Bir kişiye hayattaki ana avantajı sağlayan ve ona yüksek sonuçlar elde etmesi için güçlü bir ivme kazandıran şey bu içgüdülerdir. Ancak saf haliyle kendini koruma içgüdüsü esas olarak korkuya dayanır ve kişi korkusu nedeniyle boyun eğdirilir. Ancak daha önce de söylediğim gibi, kendini koruma içgüdüsünün diğerlerinden daha yüksek olduğunu düşünmemin nedeni budur, çünkü onun bütün yapısı tam olarak güç içgüdüsü ile cinsel içgüdünün birleşimidir. Ve güç kaybı içgüdüsünün yanı sıra cinsel içgüdüyle ilişkili korku da çok daha yüksektir ve bu, güç veya cinsiyet nedeniyle daha büyük yaşam riskiyle açıklanabilir.

Benim için bunlar açık gerçeklerdir, çünkü kendini koruma içgüdüsü çoğu zaman diğer iki temel içgüdü tarafından köreltilir ve bu onların dezavantajıdır, çünkü bir insan için hayat en önemli şeydir, onsuz hiçbir şeye sahip olmayacaktır.
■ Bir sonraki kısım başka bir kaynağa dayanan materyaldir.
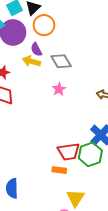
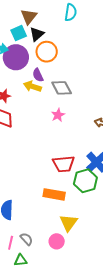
red trapezoid: (69, 152) -> (64, 164), moved
orange rectangle: (59, 170) -> (54, 194), size x1.5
Ancak çoğunlukla iyi gelişmiş bir güç içgüdüsü ve cinsel içgüdü, kişiye kesinlikle zayıf korkuya dayanan kendini koruma içgüdüsünden daha fazla güvenlik sağlar. Ben buna zayıf korku diyorum çünkü tüm içgüdüler korkudur ve bildiğiniz gibi korku, eğer güçlü bir korku ise çılgınca bir güç verir.

Bu yüzden kendini koruma içgüdüsünün asıl olduğunu düşünüyorum, çünkü bir kişinin hayatıyla ilgili tüm korkuları tam olarak toplar ve onu harekete geçmeye zorlar, onu yüksek sonuçlar elde etmeye zorlar. Söylenen her şeyden tamamen mantıklı bir sonuç çıkarabiliriz: Herhangi bir kişi manipülasyona tabidir ve korku herkesin karakteristiğidir, yalnızca farklı insanlar için farklı oranlarda dağıtılır.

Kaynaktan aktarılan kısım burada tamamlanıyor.